American baseball player (born 1957)

Kelly Mark Heath (born September 4, 1957) is an American professional baseball player and scout. A second baseman, Heath played in Major League Baseball for the Kansas City Royals in 1982, and played in minor league baseball for fourteen years. He currently scouts for the Royals, and previously scouted for the Oakland Athletics and Cincinnati Reds.

==Career==
Born in Plattsburgh, New York, Heath attended Louisburg College, a junior college (JUCO) where he played college baseball. In 1977, he was named to the JUCO All-Tournament Team. The Kansas City Royals drafted Heath in the seventh round, with the 177th overall selection, of the 1977 Major League Baseball draft.

Heath spent 24 days with the Kansas City Royals in the major leagues in 1982, and appeared in one game. On April 20, Heath served as a defensive replacement for Frank White. White opted to leave the game due to a case of hemorrhoids. Heath lined out in his only at-bat.

After the 1983 season, in which he led the Omaha Royals, Kansas City's Class AAA minor league affiliate, in home runs (13) and runs batted in (65), Heath signed as a free agent with the New York Yankees organization. He played for the Atlanta Braves organization in 1986 and 1987, the Toronto Blue Jays organization in 1988 and 1989, and the Philadelphia Phillies organization in 1990.
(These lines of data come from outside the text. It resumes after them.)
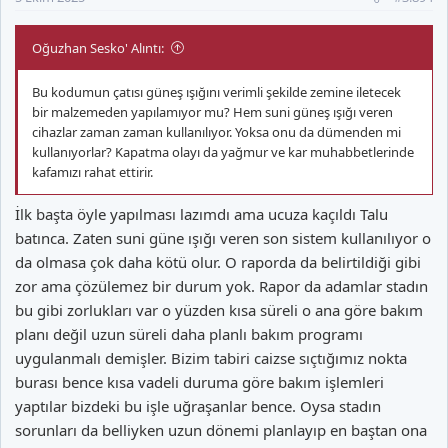
:
Oğuzhan Sesko' Alıntı:
Bu kodumun çatısı güneş ışığını verimli şekilde zemine iletecek
bir malzemeden yapılamıyor mu? Hem suni güneş ışığı veren
cihazlar zaman zaman kullanılıyor. Yoksa onu da dümenden mi
kullanıyorlar? Kapatma olayı da yağmur ve kar muhabbetlerinde
kafamızı rahat ettirir.
İlk başta öyle yapılması lazımdı ama ucuza kaçıldı Talu
batınca. Zaten suni güne ışığı veren son sistem kullanılıyor o
da olmasa çok daha kötü olur. O raporda da belirtildiği gibi
zor ama çözülemez bir durum yok. Rapor da adamlar stadın
bu gibi zorlukları var o yüzden kısa süreli o ana göre bakım
planı değil uzun süreli daha planlı bakım programı
uygulanmalı demişler. Bizim tabiri caizse sıçtığımız nokta
burası bence kısa vadeli duruma göre bakım işlemleri
yaptılar bizdeki bu işle uğraşanlar bence. Oysa stadın
sorunları da belliyken uzun dönemi planlayıp en baştan ona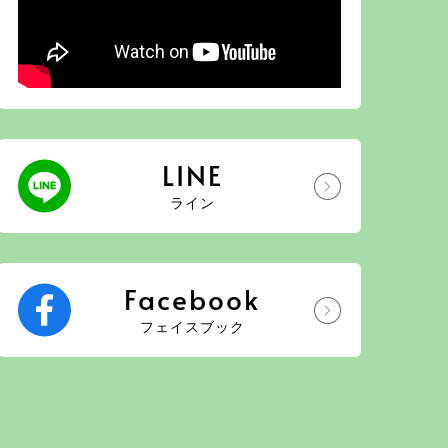
LINE
ライン
Facebook
フェイスブック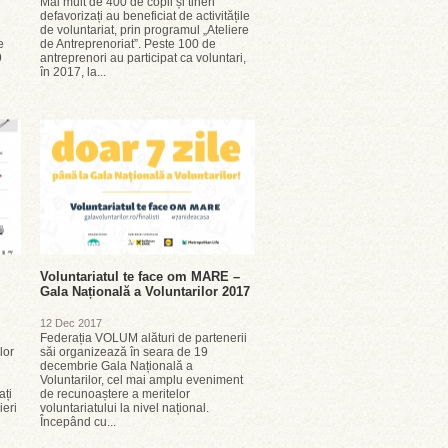
Mai mult de 400 de copii și tineri
defavorizați au beneficiat de activitățile
de voluntariat, prin programul „Ateliere
e
de Antreprenoriat”. Peste 100 de
9
antreprenori au participat ca voluntari,
în 2017, la...
Voluntariatul te face om MARE –
Gala Națională a Voluntarilor 2017
12 Dec 2017
Federația VOLUM alături de partenerii
lor
săi organizează în seara de 19
decembrie Gala Națională a
Voluntarilor, cel mai amplu eveniment
ați
de recunoaștere a meritelor
ieri
voluntariatului la nivel național.
Începând cu...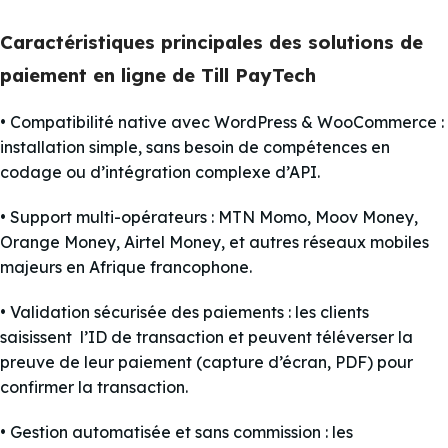
Caractéristiques principales des solutions de
paiement en ligne de Till PayTech
• Compatibilité native avec WordPress & WooCommerce :
installation simple, sans besoin de compétences en
codage ou d’intégration complexe d’API.
• Support multi-opérateurs : MTN Momo, Moov Money,
Orange Money, Airtel Money, et autres réseaux mobiles
majeurs en Afrique francophone.
• Validation sécurisée des paiements : les clients
saisissent l’ID de transaction et peuvent téléverser la
preuve de leur paiement (capture d’écran, PDF) pour
confirmer la transaction.
• Gestion automatisée et sans commission : les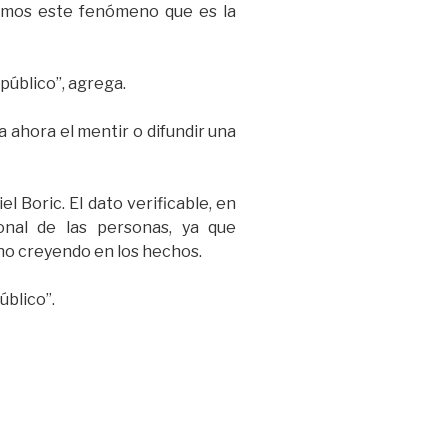
eamos este fenómeno que es la
público”, agrega.
a ahora el mentir o difundir una
l Boric. El dato verificable, en
nal de las personas, ya que
no creyendo en los hechos.
úblico”.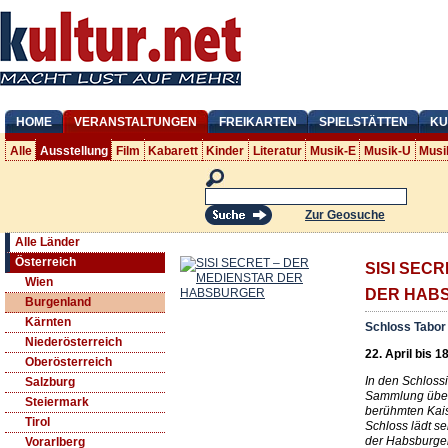
HOME
VERANSTALTUNGEN
FREIKARTEN
SPIELSTÄTTEN
KU
Alle
Ausstellung
Film
Kabarett
Kinder
Literatur
Musik-E
Musik-U
Musi
Zur Geosuche
Alle Länder
Österreich
SISI SEC
Wien
DER HAB
Burgenland
Kärnten
Schloss Tabor
Niederösterreich
22. April bis 1
Oberösterreich
In den Schlossi
Salzburg
Sammlung über
Steiermark
berühmten Kais
Tirol
Schloss lädt s
der Habsburger
Vorarlberg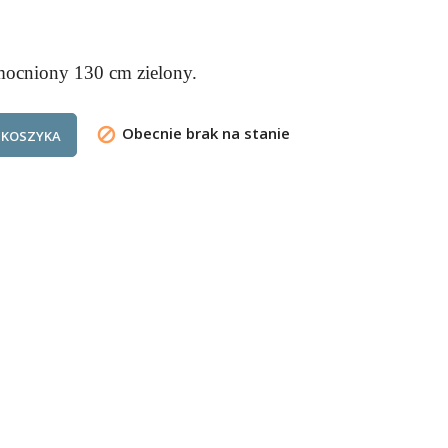
ocniony 130 cm zielony.
Obecnie brak na stanie

 KOSZYKA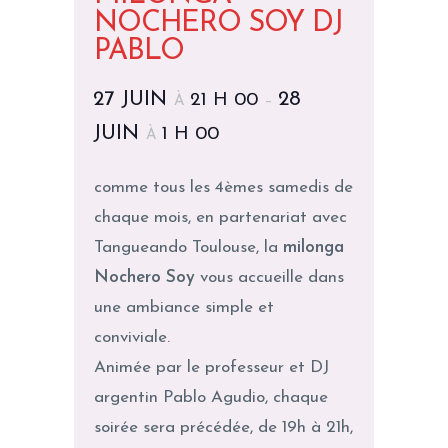
NOCHERO SOY DJ
PABLO
27 JUIN
28
21 H 00
À
–
JUIN
1 H 00
À
comme tous les 4èmes samedis de
chaque mois, en partenariat avec
Tangueando Toulouse, la
milonga
Nochero Soy
vous accueille dans
une ambiance simple et
conviviale.
Animée par le professeur et DJ
argentin Pablo Agudio, chaque
soirée sera précédée, de 19h à 21h,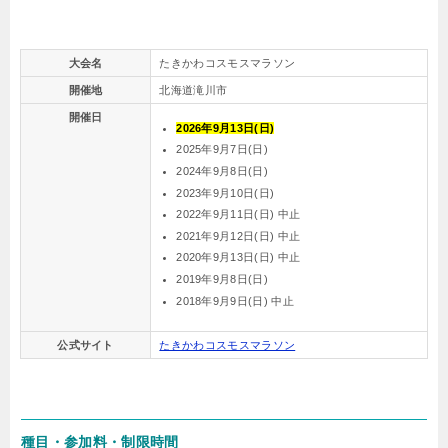
大会名
たきかわコスモスマラソン
開催地
北海道滝川市
開催日
2026年9月13日(日)
2025年9月7日(日)
2024年9月8日(日)
2023年9月10日(日)
2022年9月11日(日) 中止
2021年9月12日(日) 中止
2020年9月13日(日) 中止
2019年9月8日(日)
2018年9月9日(日) 中止
公式サイト
たきかわコスモスマラソン
種目・参加料・制限時間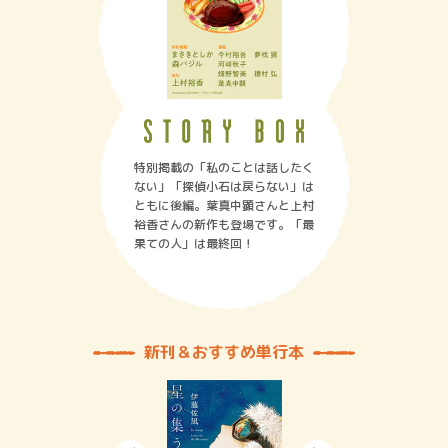
特別掲載の「私のことは話したく
ない」「探偵小石は戻らない」は
ともに後編。葉真中顕さんと上村
裕香さんの新作も登場です。「最
果ての人」は最終回！
新刊＆おすすめ単行本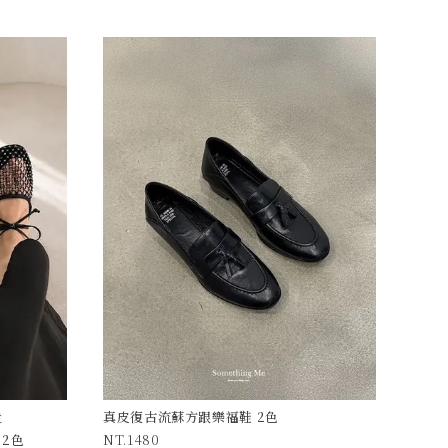
走
真皮復古流蘇方跟樂福鞋 2色
2色
1480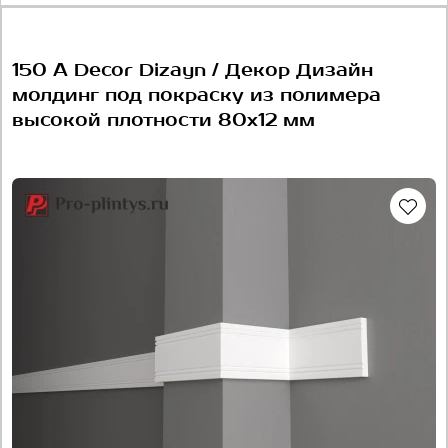
150 A Decor Dizayn / Декор Дизайн
молдинг под покраску из полимера
высокой плотности 80x12 мм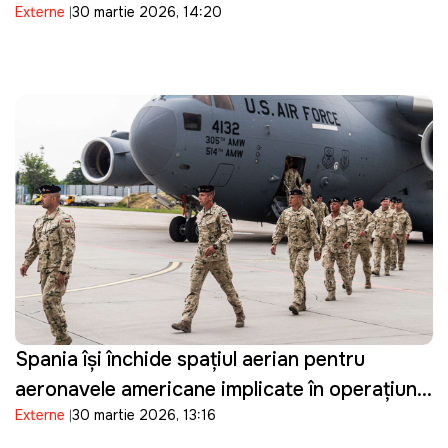
Externe
30 martie 2026, 14:20
Mijlociu: "Suntem pregătiți"
Spania își închide spațiul aerian pentru
aeronavele americane implicate în operațiuni
Externe
30 martie 2026, 13:16
militare împotriva Iranului și restricționează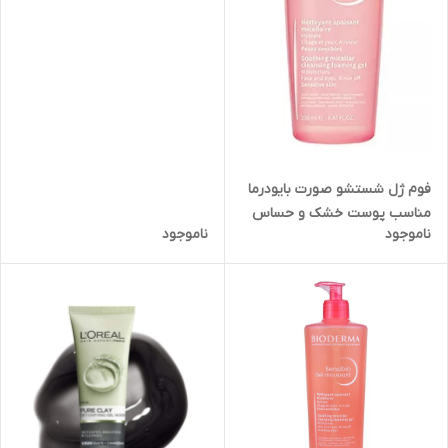
فوم ژل شستشو صورت بایودرما
مناسب پوست خشک و حساس
ناموجود
ناموجود
سنسبیو بایودرما BIODERMA
Sensibio حجم 200 میل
Heath played for Milano in the Italian Baseball League.

After retiring as a player, Heath was a coach for the Reading Phillies of the Class AA Eastern League in 1992. He then coached for the Martinsville Phillies of the Rookie-level Appalachian League. He managed for Martinsville in the 1997 season.

Heath has been a scout for the Oakland Athletics. He joined the Cincinnati Reds as a scout in 2004 and joined the Royals in 2007.